It therefore appears most likely that Paul will prevail on the merits.

B. IRREPARABLE HARM.

As this court stated in its Order of July 20, “the denial or frustration of the right of shareholders to vote their shares or obtain representation on the board of directors amounts to an irreparable injury.” See Int’l Banknote Co. v. Muller, 713 F.Supp. 612, 623 (S.D.N.Y.1989); Hubbard, 1991 WL 3151 at *5-6, 1991 Del.Ch. LEXIS 9 at *17 — *18; Aprahamian v. HBO & Co., 531 A.2d 1204, 1208 (Del.Ch.1987).

C. OTHER FACTORS.

The standard for granting preliminary relief is sometimes formulated to include other factors — the “balance of hardships” and the “public interest.” The balance of hardships here favors Paul; he will, as noted above, most likely suffer irreparable harm, while the only harm to AMERCO will be that its meeting is further delayed. There is no indication that the daily operations of U-Haul will be interrupted in any way. The public interest plays little role in this case, as this is basically a dispute among private parties about private matters — money and control of a company. To the extent that the public interest is involved, it favors adherence to the law and thus weighs in favor of a grant of injunctive relief in this case. Paul has made the requisite showing and a preliminary injunction will issue.

IV. REMEDIES.

It is perhaps indicative of the defendants’ own assessment of the merits of this case that they devote large portions of their briefs to arguing that, even if an injunction issues, Paul is not entitled to the relief he seeks. The asserted reasons are numerous. AMERCO claims that, because the meeting has already been enjoined and “the entire process must begin anew, continued expenditure of time and resources to litigate the underlying merits of Plaintiffs claims would be an exercise in expense and futility.” AMERCO Prelim.Opp. at 4-5. The company then argues, among other things, that Paul’s “requested ‘preliminary’ relief is completely inappropriate because it ... demands final mandatory injunctive relief which can only be granted (if at all) after a full trial on the merits,” id. at 5; that “curative disclosures are improper at this ‘preliminary’ stage of the litigation,” id. at 19; that even if it did violate Rule 14a-6, such a violation is de minimis and does not merit relief, id. at 19 n. 13; that appointment of a neutral trustee for the ESOP would constitute “extraordinary judicial action” and is “wholly inappropriate” in this case, id. at 24; and that Paul “cannot possibly suffer irreparable harm because everything done to date will be redone” and “the process must begin anew regardless of the outcome of this litigation.” Id. at 28.

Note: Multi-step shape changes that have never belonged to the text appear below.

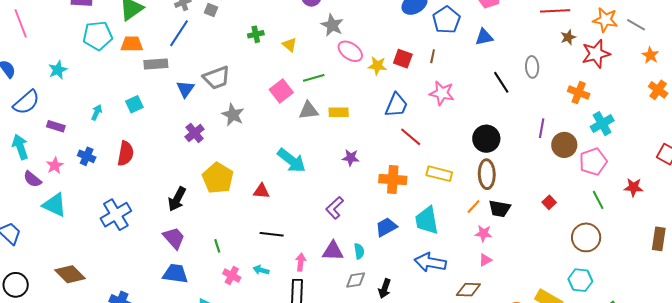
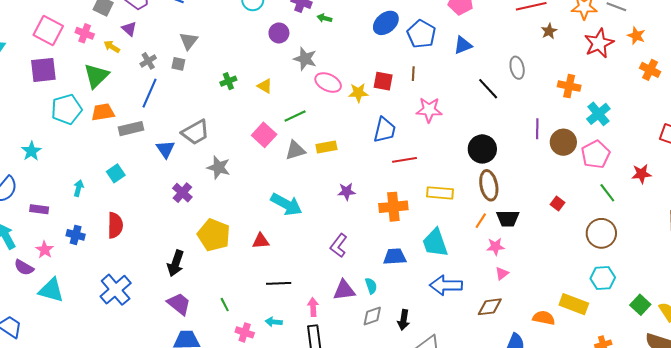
red star: (596, 54) -> (599, 43), moved
red line: (411, 137) -> (404, 160), turned -40
blue trapezoid: (386, 227) -> (395, 257), turned 35

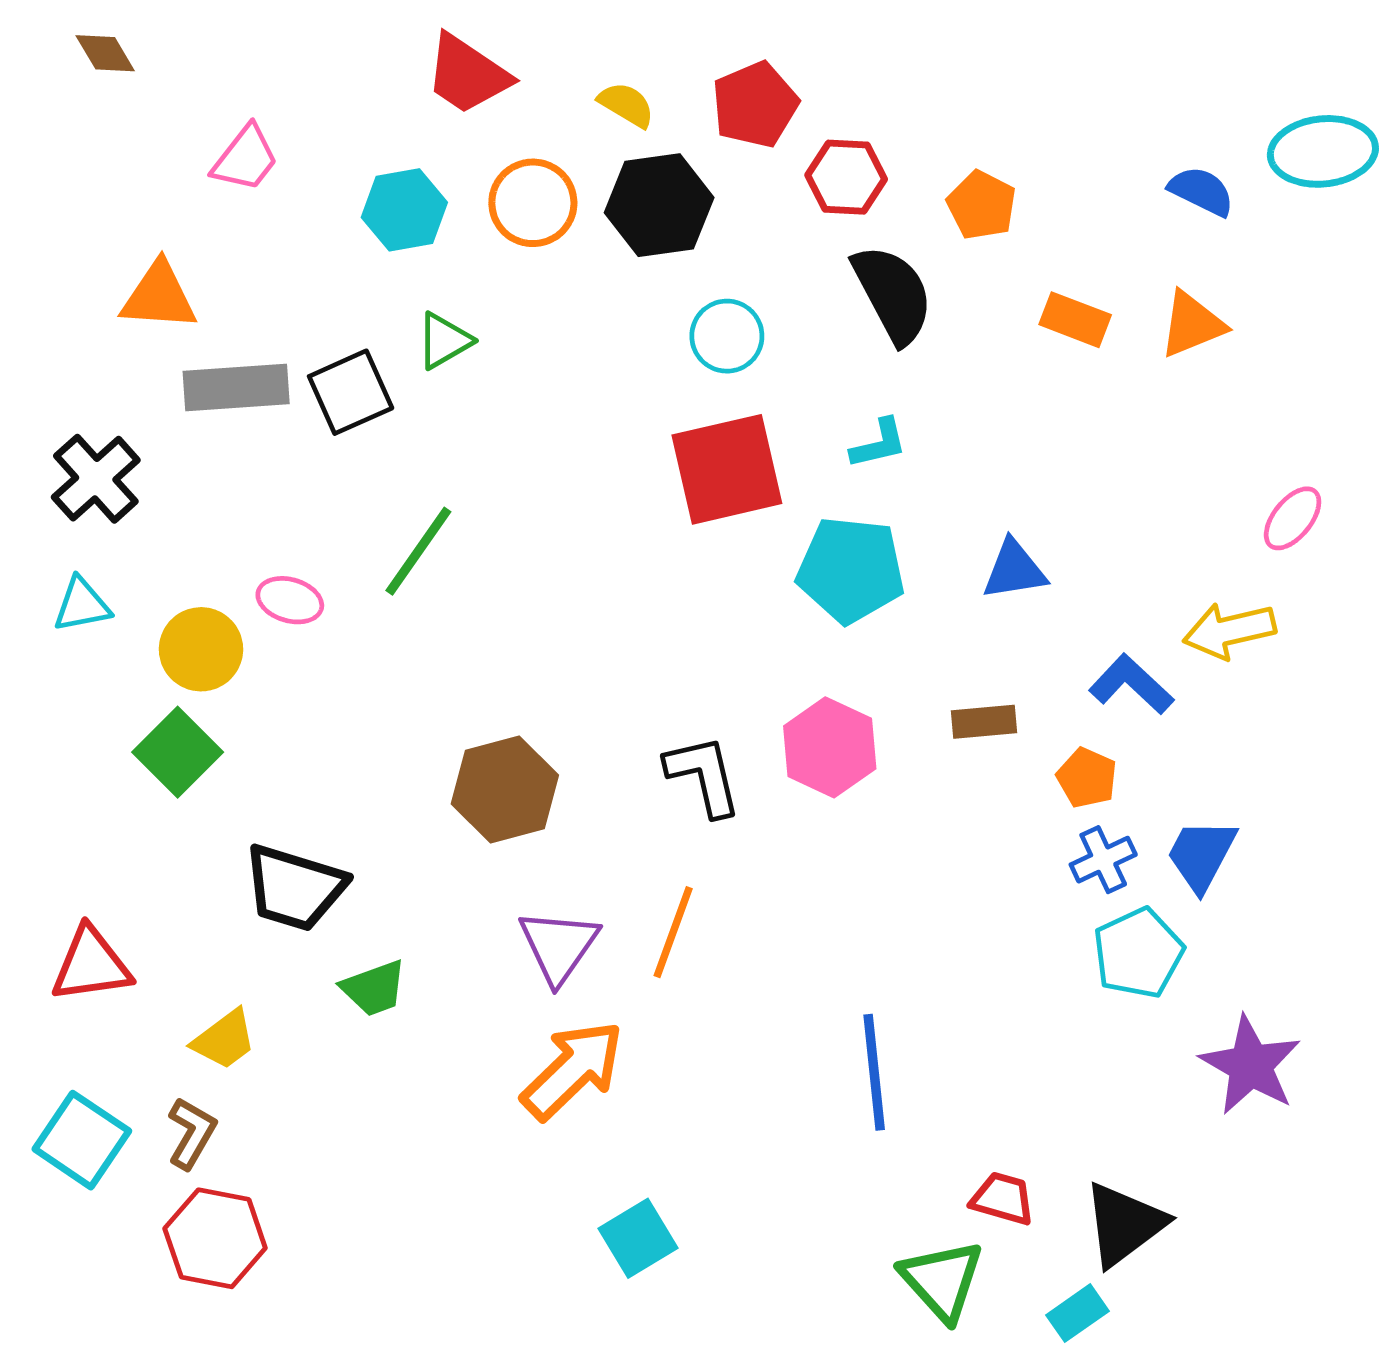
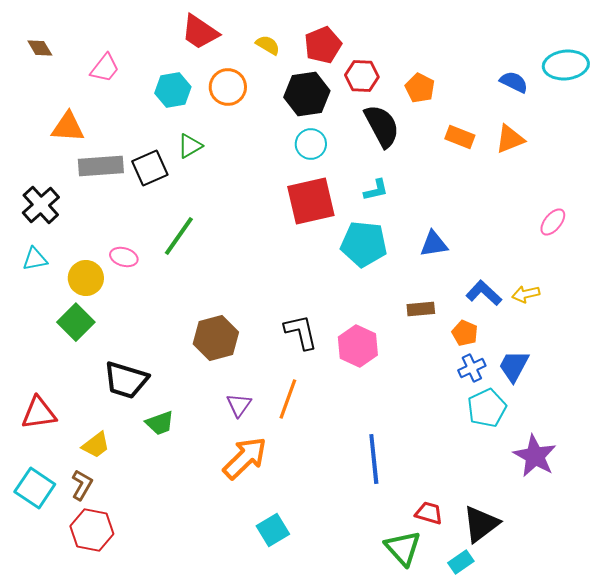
brown diamond: (105, 53) -> (40, 48), moved
black hexagon: (659, 205) -> (307, 94), moved
yellow arrow: (1229, 631) -> (526, 294), moved, size x0.7
pink hexagon: (830, 747) -> (358, 346), moved
purple triangle: (559, 946) -> (239, 405), size x0.7

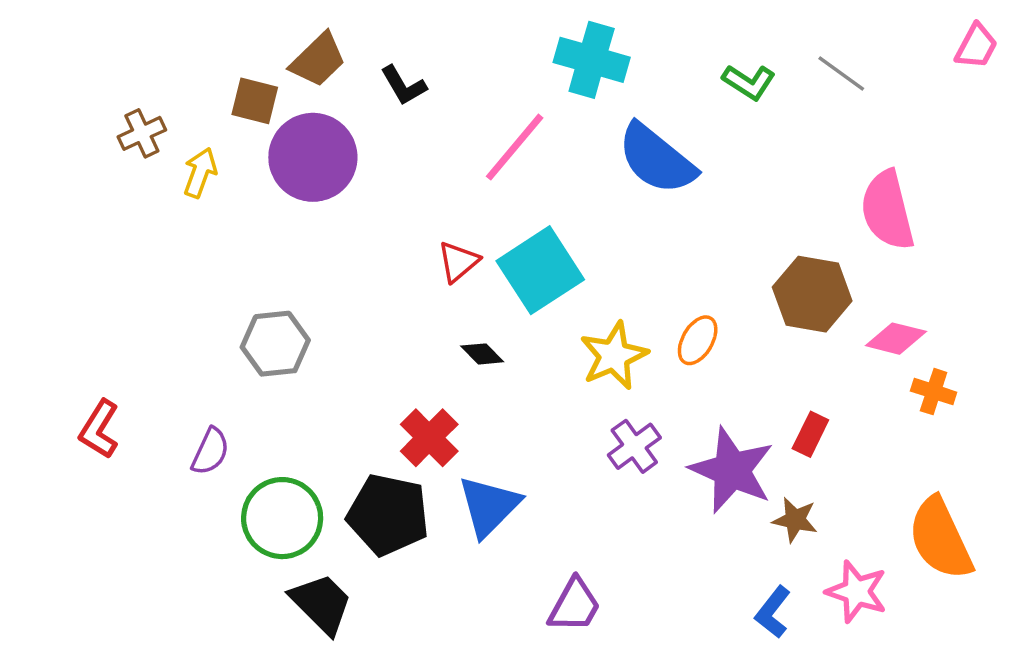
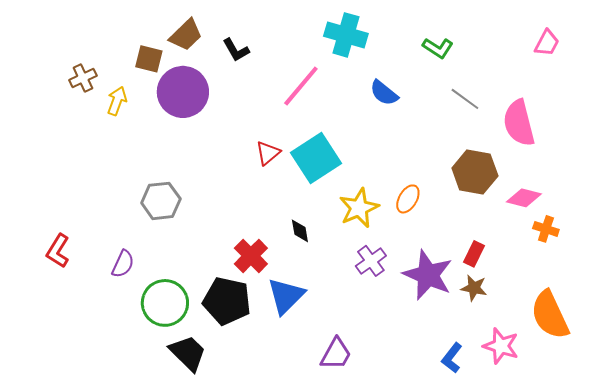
pink trapezoid: (976, 46) -> (547, 43), moved
gray line: (841, 74) -> (465, 99), moved
blue semicircle: (657, 159) -> (384, 93), size x0.6
black diamond: (482, 354) -> (300, 231), moved, turned 35
brown star: (795, 520) -> (474, 288), moved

The ESOP trustees strike a similar chord. They claim to have “carried out their responsibility in accordance with” their “fundamental obligation” to act only in the participants’ best interests. ESOP Prelim.Opp. at 2. More specifically, they argue that, pursuant to the Ninth Circuit’s decision in Acosta v. Pacific Enters., 950 F.2d 611 (9th Cir.1991), Paul has no right to a list of ESOP participants, id. at 11, and that Paul’s request that a neutral trustee be appointed for the ESOP is “totally misplaced.” Id. at 18.

This is not persuasive. If the only problem were that the AMERCO board had advanced the date of the annual meeting, then the first claim — that further litigation is unnecessary and that the entire matter should be remitted to AMERCO’s internal corporate election process — might carry some weight, as the problem of the meeting date simpliciter was solved by this court’s initial restraining order. Things are not so simple. The trustees have already “pre-conditioned” the ESOP participants to give voting directions in favor of incumbent management, and those solicitations have not disappeared. Curative disclosures are needed to remove their taint, to the extent it can be removed. Moreover, the prospect of restarting the election process with the same trustees in charge of the ESOP is not an appealing one. The trustees are mostly responsible for the problems that have already cropped up.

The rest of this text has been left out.